Building Efficient CNN Architecture for Offline Handwritten Chinese Character Recognition
This addresses deployment challenges for offline handwritten Chinese character recognition on hardware with limited computation, though it appears incremental in optimization.
The paper tackles the problem of high computational cost and large parameter storage in CNN-based handwritten Chinese character recognition by proposing Global Weighted Average Pooling to reduce parameters and a cascaded model with mid-output layers to speed up inference. The approach achieves 97.1% accuracy on ICDAR-2013 dataset with only 3.3MB storage and 6.9ms average inference time per character.

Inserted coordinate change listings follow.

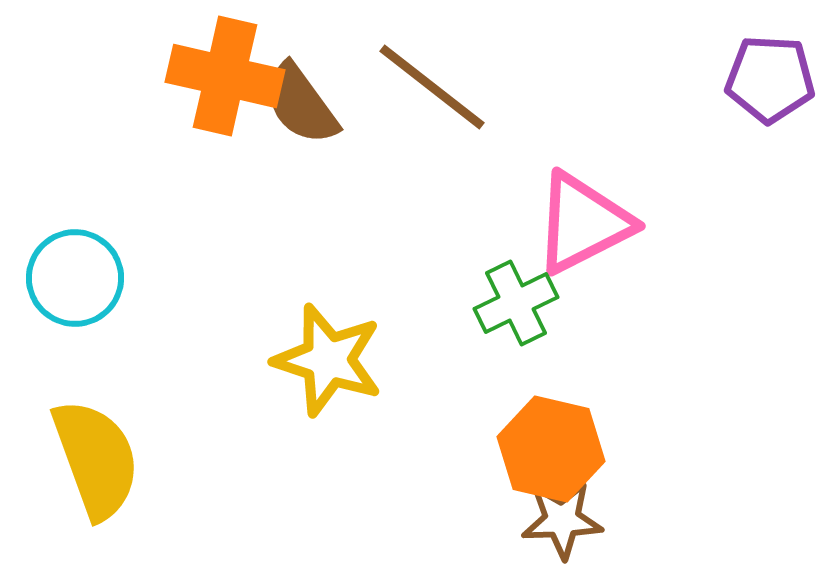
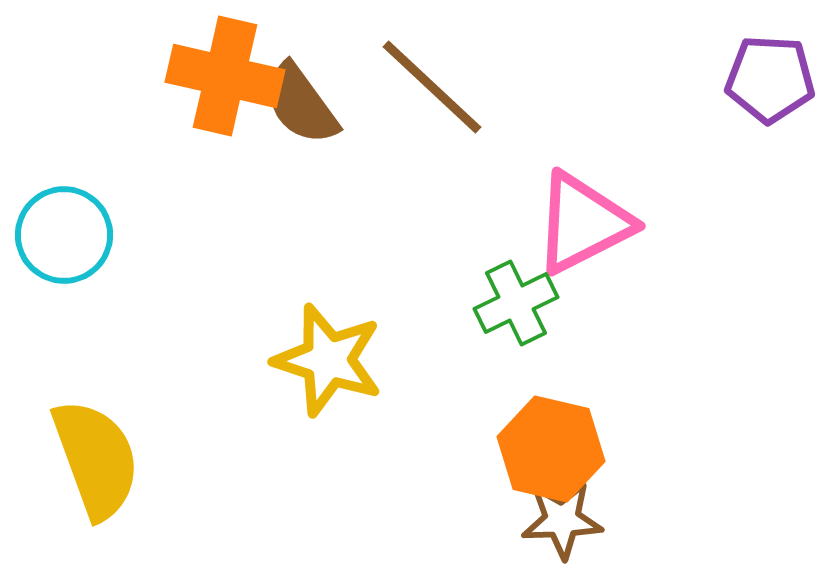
brown line: rotated 5 degrees clockwise
cyan circle: moved 11 px left, 43 px up
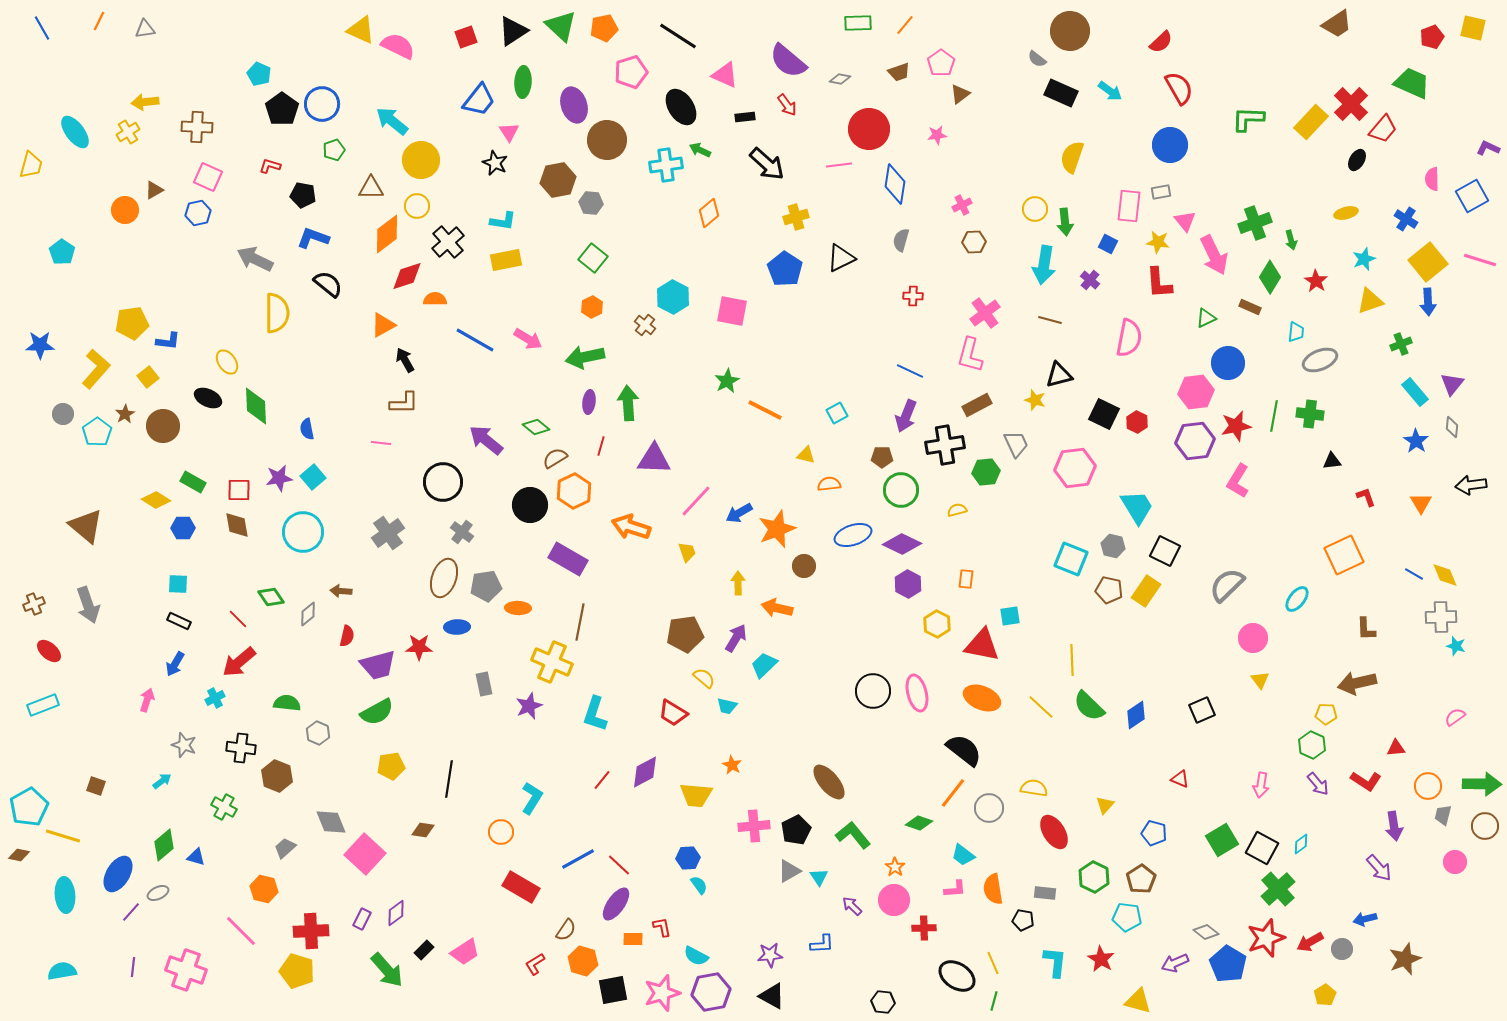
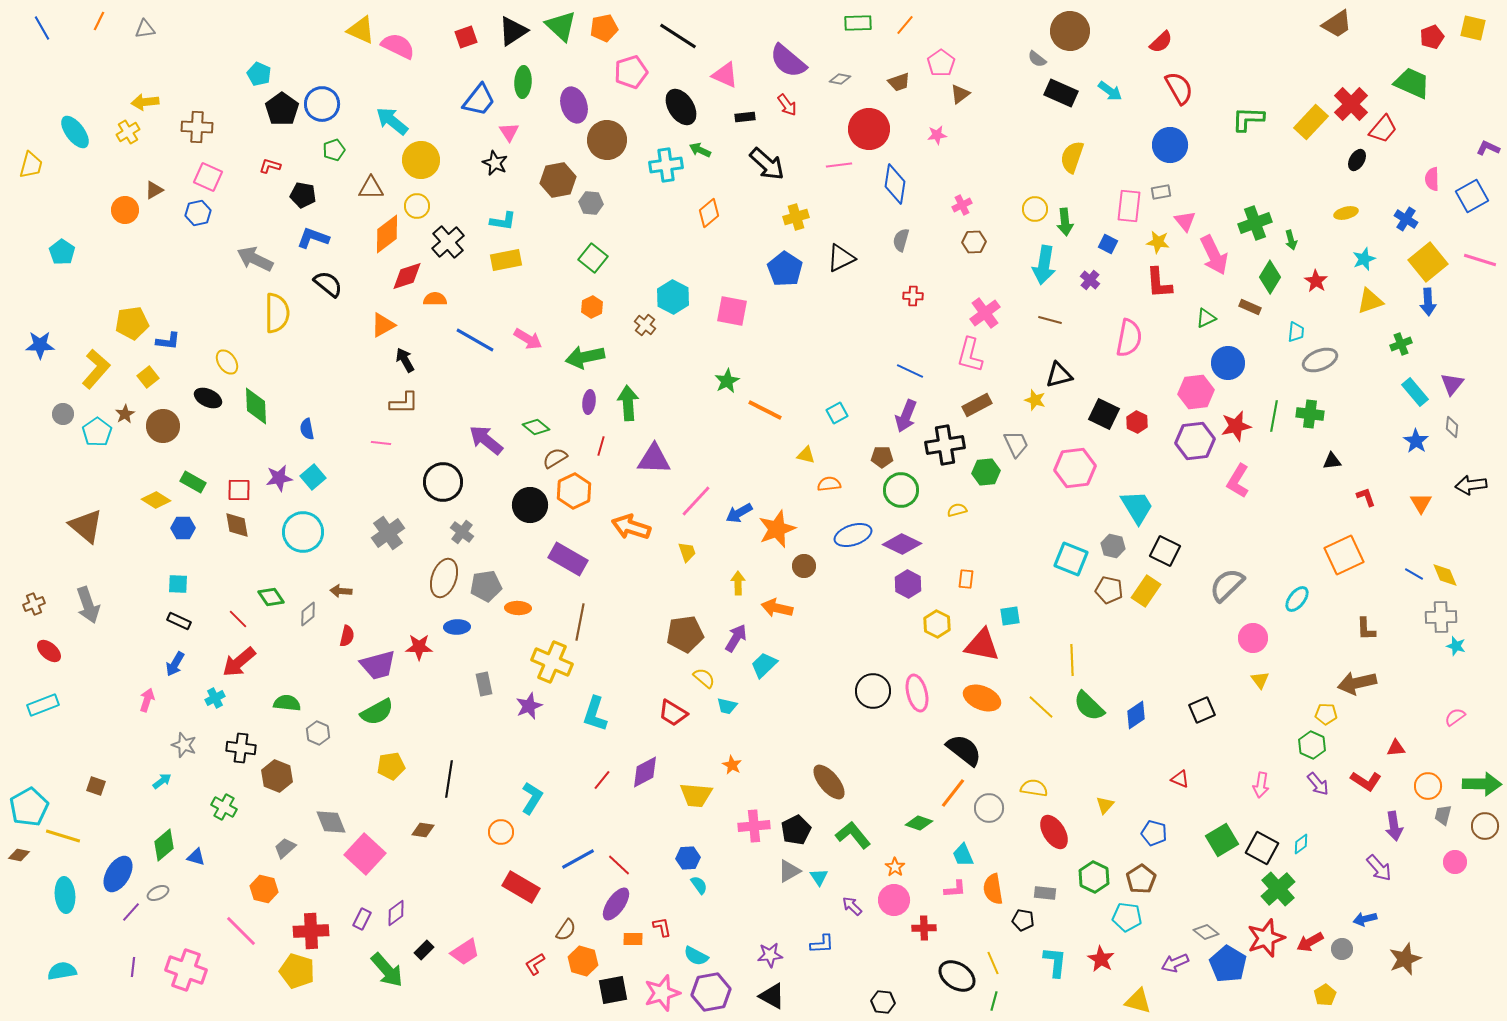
brown trapezoid at (899, 72): moved 10 px down
cyan trapezoid at (963, 855): rotated 30 degrees clockwise
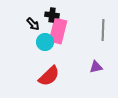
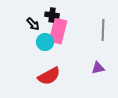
purple triangle: moved 2 px right, 1 px down
red semicircle: rotated 15 degrees clockwise
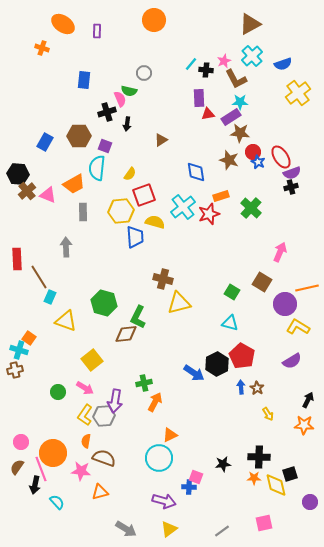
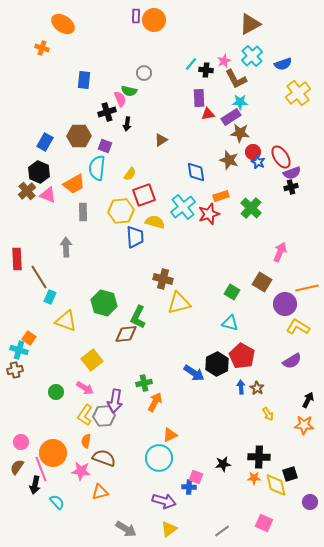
purple rectangle at (97, 31): moved 39 px right, 15 px up
black hexagon at (18, 174): moved 21 px right, 2 px up; rotated 20 degrees clockwise
green circle at (58, 392): moved 2 px left
pink square at (264, 523): rotated 36 degrees clockwise
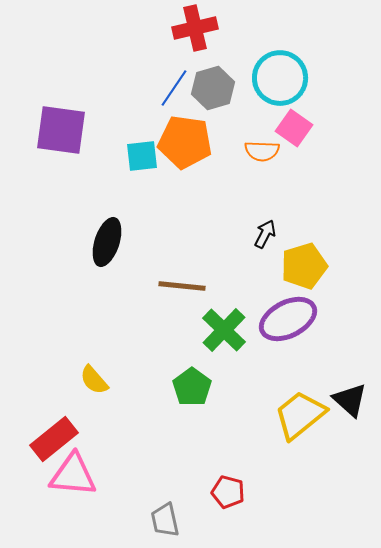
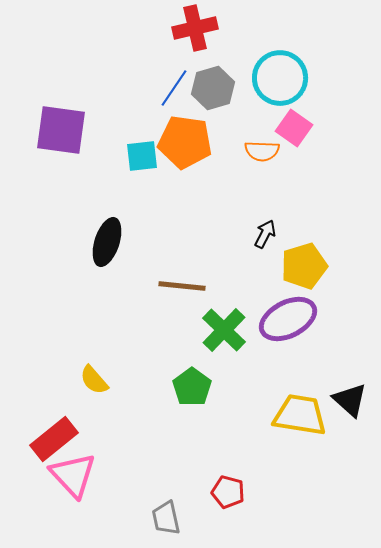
yellow trapezoid: rotated 48 degrees clockwise
pink triangle: rotated 42 degrees clockwise
gray trapezoid: moved 1 px right, 2 px up
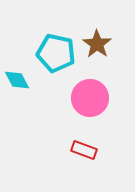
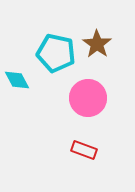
pink circle: moved 2 px left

Deep convolutional networks based methods have brought great breakthrough in images classification, which provides an end-to-end solution for handwritten Chinese character recognition(HCCR) problem through learning discriminative features automatically. Nevertheless, state-of-the-art CNNs appear to incur huge computation cost, and require the storage of a large number of parameters especially in fully connected layers, which is difficult to deploy such networks into alternative hardware device with the limit of computation amount. To solve the storage problem, we propose a novel technique called Global Weighted Arverage Pooling for reducing the parameters in fully connected layer without loss in accuracy. Besides, we implement a cascaded model in single CNN by adding mid output layer to complete recognition as early as possible, which reduces average inference time significantly. Experiments were performed on the ICDAR-2013 offline HCCR dataset, and it is found that the proposed approach only needs 6.9ms for classfying a chracter image on average, and achieves the state-of-the-art accuracy of 97.1% while requiring only 3.3MB for storage.